This article is participating in Python Theme Month. See [activities]
The table used in this article is as follows:
Let’s look at the original situation:
Import pandas as pd df = pd.read_excel(r 'c :\Users\admin\Desktop\ test.xlsx ') print(df)Copy the code
result:
Name Age Score 0 Xiao Ming 23.0 78 1 Xiao Gang NaN 89 2 Xiao Hong 876.0 65 3 Li Hua 65.0 89 4 Xiao Mei NaN 43 5 Zhang SAN 34.0 90 6 Li Si NaN 34 7 Wang Wu 98.5 87Copy the code
1. Delete the column
Drop a column, mainly using the drop() method, that is, in the parentheses after the drop() method to specify the column name or position (that is, the column) to drop.
1.1 Pass column names directly
You need to add an axis parameter with a value of 1 to delete the column.
1.1.1 Deleting a Single Column
Df = pd.read_excel(r 'c :\Users\admin\Desktop\ test.xlsx ') print(df.drop(" score ", axis=1))Copy the code
The result:
Name age 0 Xiao Ming 23.0 1 Xiao Gang NaN 2 Xiao Hong 876.0 3 Li Hua 65.0 4 Xiao Mei NaN 5 Zhang SAN 34.0 6 Li Si NaN 7 Wang Wu 98.5Copy the code
As a result, the grade column has been removed
1.1.2 Deleting Multiple Columns
Df = pd read_excel (r 'C: \ Users \ admin \ Desktop \ test. XLSX') print (df) drop ([" achievement ", "age"], axis = 1))Copy the code
result:
My name is 0 Xiao Ming 1 Xiao Gang 2 Xiao Hong 3 Li Hua 4 Xiao mei 5 Zhang SAN 6 Li Si 7 Wang WuCopy the code
According to the results, the grade and age columns have been deleted
1.2 Pass the column position
In this case, you still need to add an axis parameter with a value of 1 to delete the column.
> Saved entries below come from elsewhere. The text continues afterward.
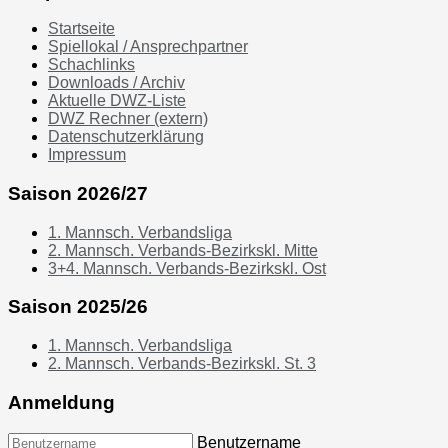
Startseite
Spiellokal / Ansprechpartner
Schachlinks
Downloads / Archiv
Aktuelle DWZ-Liste
DWZ Rechner (extern)
Datenschutzerklärung
Impressum
Saison 2026/27
1. Mannsch. Verbandsliga
2. Mannsch. Verbands-Bezirkskl. Mitte
3+4. Mannsch. Verbands-Bezirkskl. Ost
Saison 2025/26
1. Mannsch. Verbandsliga
2. Mannsch. Verbands-Bezirkskl. St. 3
Anmeldung
Benutzername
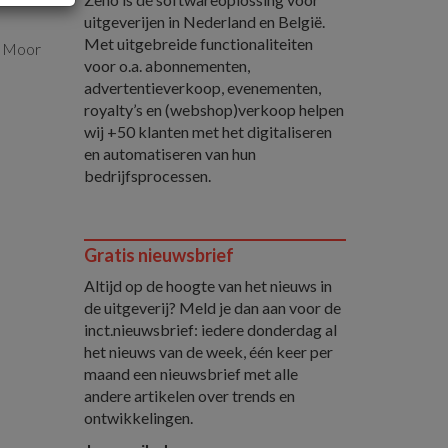
uitgeverijen in Nederland en België.
Met uitgebreide functionaliteiten
e Moor
voor o.a. abonnementen,
advertentieverkoop, evenementen,
royalty’s en (webshop)verkoop helpen
wij +50 klanten met het digitaliseren
en automatiseren van hun
bedrijfsprocessen.
Gratis nieuwsbrief
Altijd op de hoogte van het nieuws in
de uitgeverij? Meld je dan aan voor de
inct.nieuwsbrief: iedere donderdag al
het nieuws van de week, één keer per
maand een nieuwsbrief met alle
andere artikelen over trends en
ontwikkelingen.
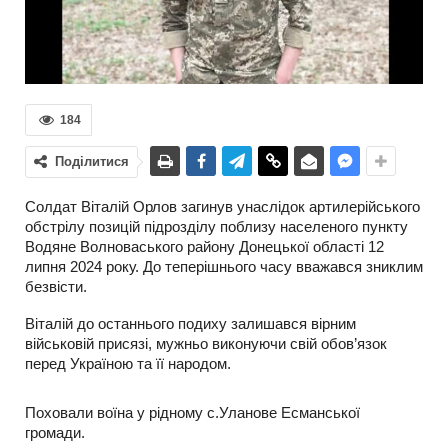
184
Поділитися
Солдат Віталій Орлов загинув унаслідок артилерійського
обстрілу позицій підрозділу поблизу населеного пункту
Водяне Волноваського району Донецької області 12
липня 2024 року. До теперішнього часу вважався зниклим
безвісти.
Віталій до останнього подиху залишався вірним
військовій присязі, мужньо виконуючи свій обов’язок
перед Україною та її народом.
Поховали воїна у рідному с.Уланове Есманської
громади.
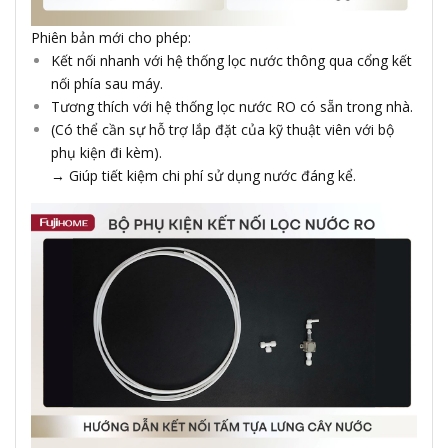
Phiên bản mới cho phép:
Kết nối nhanh với hệ thống lọc nước thông qua cổng kết
nối phía sau máy.
Tương thích với hệ thống lọc nước RO có sẵn trong nhà.
(Có thể cần sự hỗ trợ lắp đặt của kỹ thuật viên với bộ
phụ kiện đi kèm).
→ Giúp tiết kiệm chi phí sử dụng nước đáng kể.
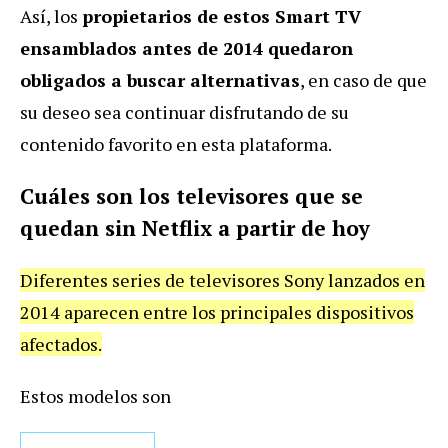
Así,
los
propietarios de estos Smart TV
ensamblados antes de 2014 quedaron
obligados a buscar alternativas
, en caso de que
su deseo sea continuar disfrutando de su
contenido favorito en esta plataforma.
Cuáles son los televisores que se
quedan sin Netflix a partir de hoy
Diferentes series de televisores Sony lanzados en
2014 aparecen entre los principales dispositivos
afectados.
Estos modelos son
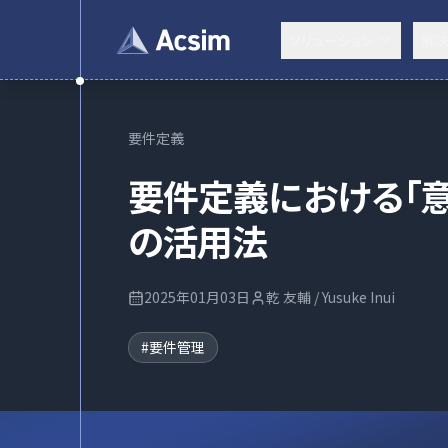
ソリューション
解
要件定義
要件定義における「
の活用法
2025年01月03日
乾 友輔 / Yusuke Inui
#
要件管理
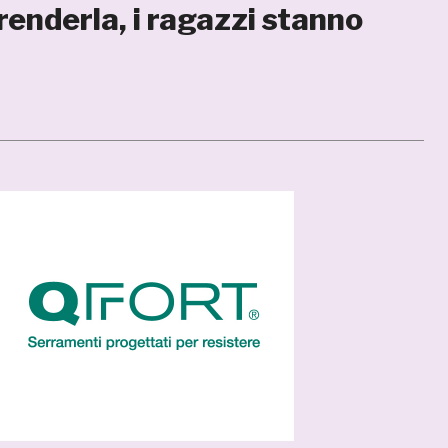
prenderla, i ragazzi stanno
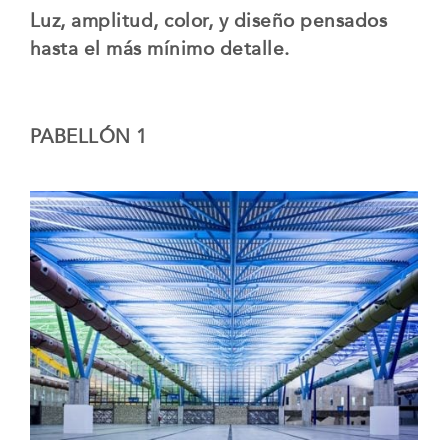
Luz, amplitud, color, y diseño pensados
hasta el más mínimo detalle.
PABELLÓN 1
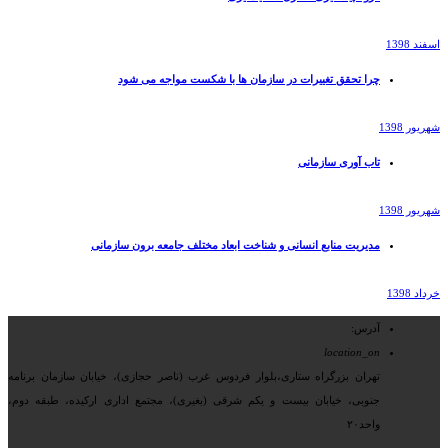
اسفند 1398
چرا تحقق تغییرات در سازمان ها با شکست مواجه می شود
شهریور 1398
تاب آوری سازمانی
شهریور 1398
مدیریت منابع انسانی و شناخت ابعاد مختلف جامعه برون سازمانی
خرداد 1398
آدرس:
location_on
تهران بزرگراه ستاری،بلوار فردوس غرب (ناصر حجازی)، خیابان سازمان برنامه
جنوبی، خیابان بیست و یکم شرقی (بغیری)، مجتمع اداری ارکیده، طبقه دوم،
واحد۲۰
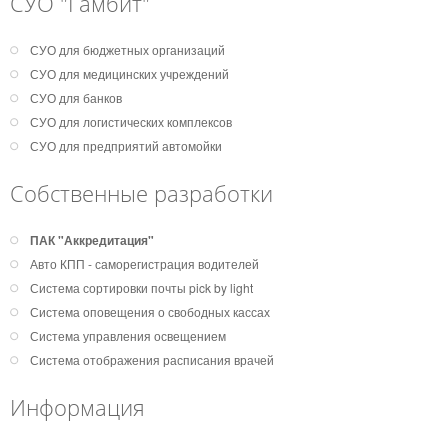
СУО "Гамбит"
СУО для бюджетных организаций
СУО для медицинских учреждений
СУО для банков
СУО для логистических комплексов
СУО для предприятий автомойки
Собственные разработки
ПАК "Аккредитация"
Авто КПП - саморегистрация водителей
Система сортировки почты pick by light
Система оповещения о свободных кассах
Система управления освещением
Система отображения расписания врачей
Информация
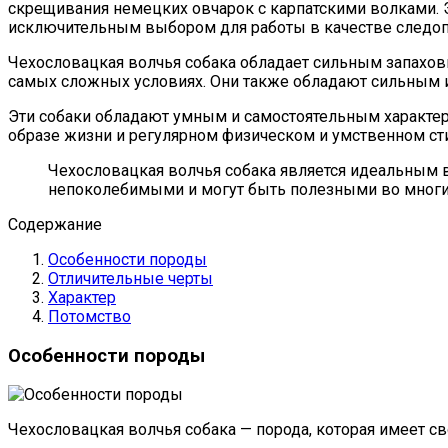
скрещивания немецких овчарок с карпатскими волками. Э
исключительным выбором для работы в качестве следоп
Чехословацкая волчья собака обладает сильным запаховы
самых сложных условиях. Они также обладают сильным и
Эти собаки обладают умным и самостоятельным характеро
образе жизни и регулярном физическом и умственном ст
Чехословацкая волчья собака является идеальным в
непоколебимыми и могут быть полезными во многих 
Содержание
Особенности породы
Отличительные черты
Характер
Потомство
Особенности породы
Чехословацкая волчья собака — порода, которая имеет 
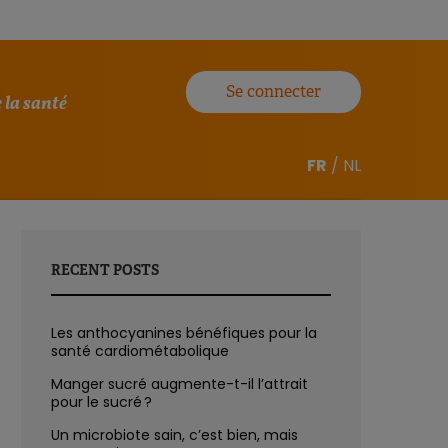
Se connecter
 la santé
FR
/
NL
RECENT POSTS
Les anthocyanines bénéfiques pour la
santé cardiométabolique
Manger sucré augmente-t-il l’attrait
pour le sucré ?
Un microbiote sain, c’est bien, mais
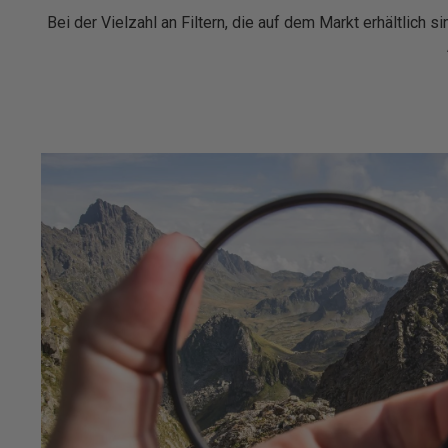
Bei der Vielzahl an Filtern, die auf dem Markt erhältlich 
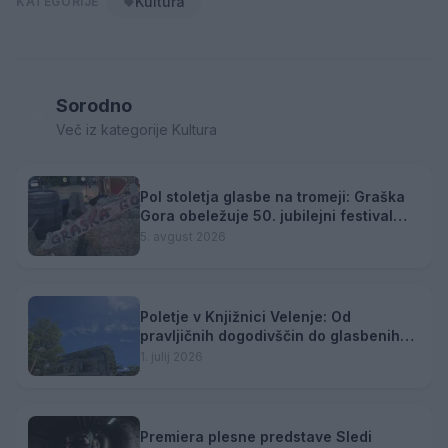
Kultura
KATEGORIJE
Sorodno
Več iz kategorije Kultura
Pol stoletja glasbe na tromeji: Graška
Gora obeležuje 50. jubilejni festival
narodno-zabavne glasbe
5. avgust 2026
Poletje v Knjižnici Velenje: Od
pravljičnih dogodivščin do glasbenih
zgodb in popotniških utrinkov
1. julij 2026
Premiera plesne predstave Sledi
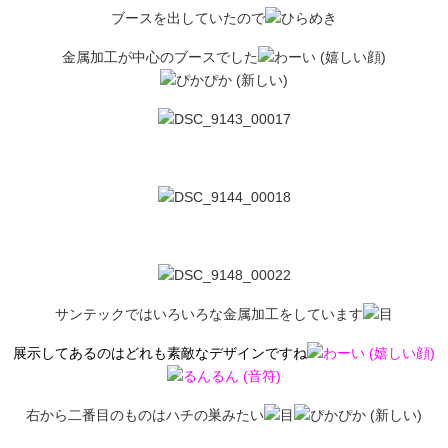
ブースを出していたので
金属加工が中心のブースでした
サンテックではいろいろな金属加工をしています
展示してあるのはどれも素敵なデザインですね
右から二番目のものはハチの巣みたい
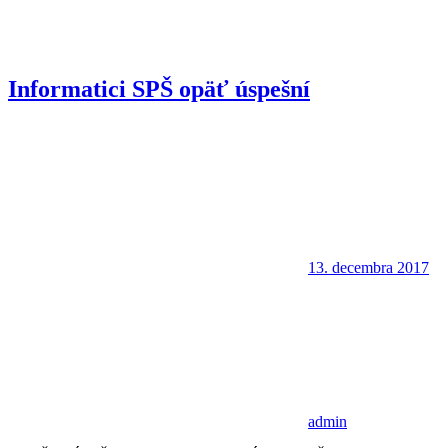
Informatici SPŠ opäť úspešní
13. decembra 2017
admin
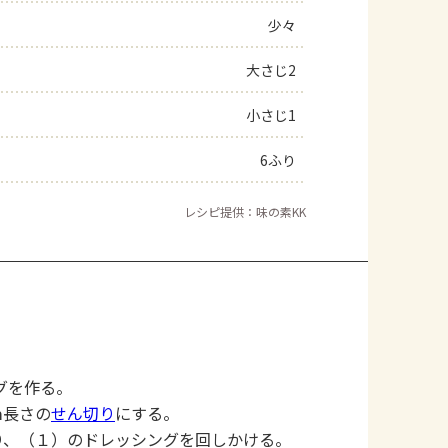
少々
大さじ2
小さじ1
6ふり
レシピ提供：味の素KK
グを作る。
ｍ長さの
せん切り
にする。
り、（１）のドレッシングを回しかける。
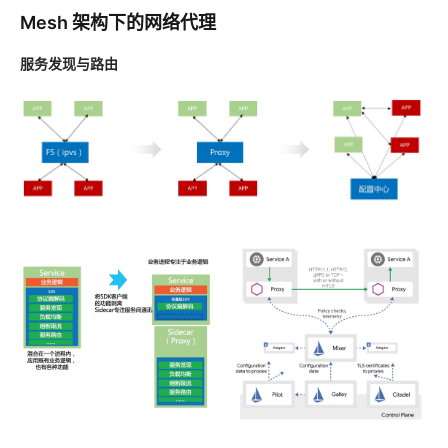
Mesh 架构下的网络代理
服务发现与路由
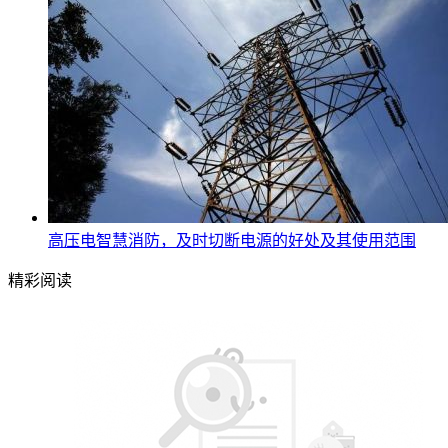
高压电智慧消防，及时切断电源的好处及其使用范围
精彩阅读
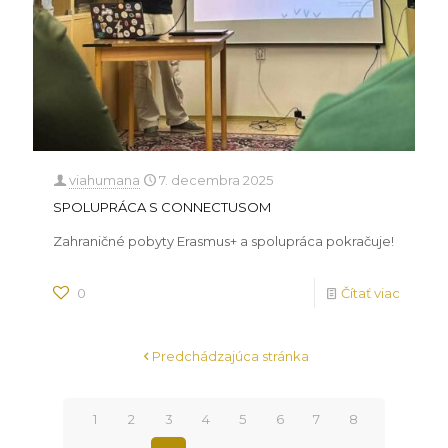
viahumana
7. decembra 2025
SPOLUPRÁCA S CONNECTUSOM
Zahraničné pobyty Erasmus+ a spolupráca pokračuje!
0
Čítať viac
Predchádzajúca stránka
1
2
3
4
5
6
7
8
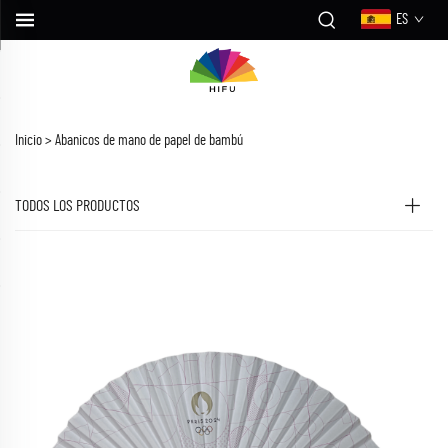
ES
Inicio >
Abanicos de mano de papel de bambú
TODOS LOS PRODUCTOS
1.2.1 Deleting a Single Column
Df = pd.read_excel(r'C:\Users\admin\Desktop\ XLSX ') print(df.drop(df.columns[2], axis=1)Copy the code
The result:
Name age 0 Xiao Ming 23.0 1 Xiao Gang NaN 2 Xiao Hong 876.0 3 Li Hua 65.0 4 Xiao Mei NaN 5 Zhang SAN 34.0 6 Li Si NaN 7 Wang Wu 98.5Copy the code
Column 3 (2 by index) is dropped here
1.2.2 Deleting multiple Columns
Df = pd.read_excel(r'C:\Users\admin\Desktop\ XLSX ') print(df.drop(df.columns[[1, 2]], axis=1)Copy the code
The result:
My name is 0 Xiao Ming 1 Xiao Gang 2 Xiao Hong 3 Li Hua 4 Xiao mei 5 Zhang SAN 6 Li Si 7 Wang WuCopy the code
Columns 2 and 3 have been deleted, and since there are three columns in total, only one column remains
1.3 Deleting columns
In this way, the names of the columns to be deleted are passed to the columns parameter in the form of a list, and the Axis parameter is not needed
1.3.1 Deleting a Single Column
Df = pd.read_excel(r'C:\Users\admin\Desktop\ XLSX ') print(df.drop(columns=' achievement '))Copy the code
The result:
Name age 0 Xiao Ming 23.0 1 Xiao Gang NaN 2 Xiao Hong 876.0 3 Li Hua 65.0 4 Xiao Mei NaN 5 Zhang SAN 34.0 6 Li Si NaN 7 Wang Wu 98.5Copy the code
Delete the score column here as well
1.3.2 Deleting Multiple Columns
Df = pd.read_excel(r'C:\Users\admin\Desktop\ XLSX ') print(df.drop(columns=[' columns ', 'age']))Copy the code
The result:
My name is 0 Xiao Ming 1 Xiao Gang 2 Xiao Hong 3 Li Hua 4 Xiao mei 5 Zhang SAN 6 Li Si 7 Wang WuCopy the code
Here, the score and age columns are also deleted
Looking at the above three methods, it is not difficult to see that when deleting multiple columns of information, the columns to be deleted are given as nested lists
2. Delete rows
To facilitate comparison, set a downstream index for the original data before comparison
Df = pd read_excel (r 'C: \ Users \ admin \ Desktop \ test. XLSX'). Df index = [' A ', 'B', 'C', 'D', 'E', 'F', 'G', 'H'] print (df)Copy the code
result:
Name Age Grade A Xiao Ming 23.0 78 B Xiao Gang NaN 89 C Xiao Hong 876.0 65 D Li Hua 65.0 89 E Xiao Mei NaN 43 F Zhang SAN 34.0 90 G Li Si NaN 34 H Wang Wu 98.5 87Copy the code
To drop a line, use the drop() method, that is, the parentheses after the drop() method indicate the name or position of the line to be dropped.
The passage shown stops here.